By: CHASE HUNTER
Sonoma County is launching a two-year pilot program for guaranteed income to study the impacts on reducing poverty and economic inequality.
The $5.4 million collaborative project between the county, the cities Santa Rosa, Petaluma and Healdsburg and community-based organizations, will provide 305 Sonoma County families $500 per month for two years.
Qualifications to join program
– Family must live in Sonoma County
– Household income up to 185% above the federal poverty level dependent on family size (for example, $51,338 or below for a family of four)
–Parenting a child under the age of 6 and/or currently pregnant
– Experienced adverse economic impacts due to the COVID-19 pandemic (loss of employment, income, child care or housing)
The funding comes from the American Rescue Plan Act passed last year to address national recovery from the COVID-19 pandemic. A news release from the county said,
“More than 90% of the pilot project funding is from the federal American Rescue Plan Act (ARPA), intended to help the county recover from the COVID-19 pandemic.”

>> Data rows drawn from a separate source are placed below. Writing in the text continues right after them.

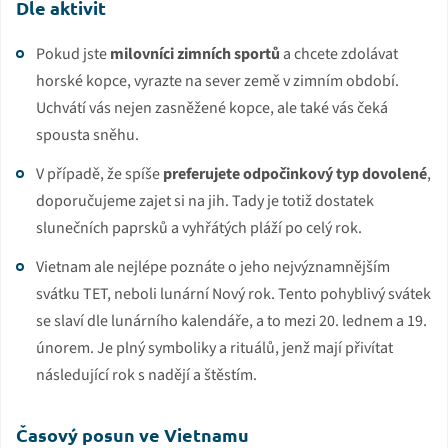
Dle aktivit
Pokud jste
milovníci zimních sportů
a chcete zdolávat
horské kopce, vyrazte na sever země v zimním období.
Uchvátí vás nejen zasněžené kopce, ale také vás čeká
spousta sněhu.
V případě, že spíše
preferujete odpočinkový typ dovolené
,
doporučujeme zajet si na jih. Tady je totiž dostatek
slunečních paprsků a vyhřátých pláží po celý rok.
Vietnam ale nejlépe poznáte o jeho nejvýznamnějším
svátku TET, neboli lunární Nový rok. Tento pohyblivý svátek
se slaví dle lunárního kalendáře, a to mezi 20. lednem a 19.
únorem. Je plný symboliky a rituálů, jenž mají přivítat
následující rok s nadějí a štěstím.
Časový posun ve Vietnamu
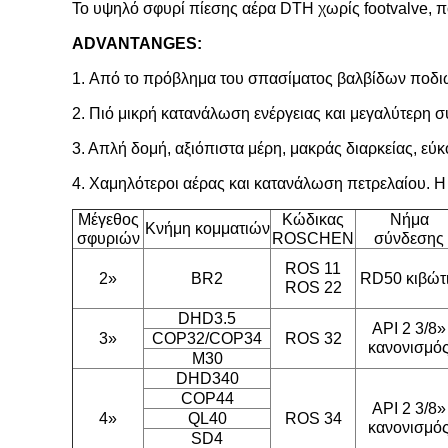
Το υψηλό σφυρί πίεσης αέρα DTH χωρίς footvalve, πο
ADVANTANGES:
1. Από το πρόβλημα του σπασίματος βαλβίδων ποδιών
2. Πιό μικρή κατανάλωση ενέργειας και μεγαλύτερη 
3. Απλή δομή, αξιόπιστα μέρη, μακράς διαρκείας, εύ
4. Χαμηλότεροι αέρας και κατανάλωση πετρελαίου. Η
Μέγεθος
Κώδικας
Νήμα
Κνήμη κομματιών
σφυριών
ROSCHEN
σύνδεσης
ROS 11
2»
BR2
RD50 κιβώτ
ROS 22
DHD3.5
API 2 3/8»
3»
COP32/COP34
ROS 32
κανονισμό
M30
DHD340
COP44
API 2 3/8»
4»
QL40
ROS 34
κανονισμό
SD4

Guaranteed income programs have started across California and the United States. In Stockton, a guaranteed income program led to “increase in recipients’ financial stability and full-time employment,” while also “reducing anxiety and depression” among those studied.
“Many in our community continue to struggle to afford their basic needs,” chair of the Board of Supervisors James Gore said in the news release. “This guaranteed income pilot will ensure that participating families can cover expenses not covered by other benefits such as rental assistance and food stamps, which are insufficient especially for families with young children.”
Advocates like Angie Dillon-Shore, executive director of First 5 Sonoma County, a Santa Rosa nonprofit focused on childhood development, said in the news release that guaranteed income programs “clearly demonstrate the power of unrestricted cash to support the health, well-being and economic stability of families.”
By “raising the income floor,” families can cover their basic needs and expenses, reducing food and housing insecurity and improving health and education outcomes, Dillon-Shore said.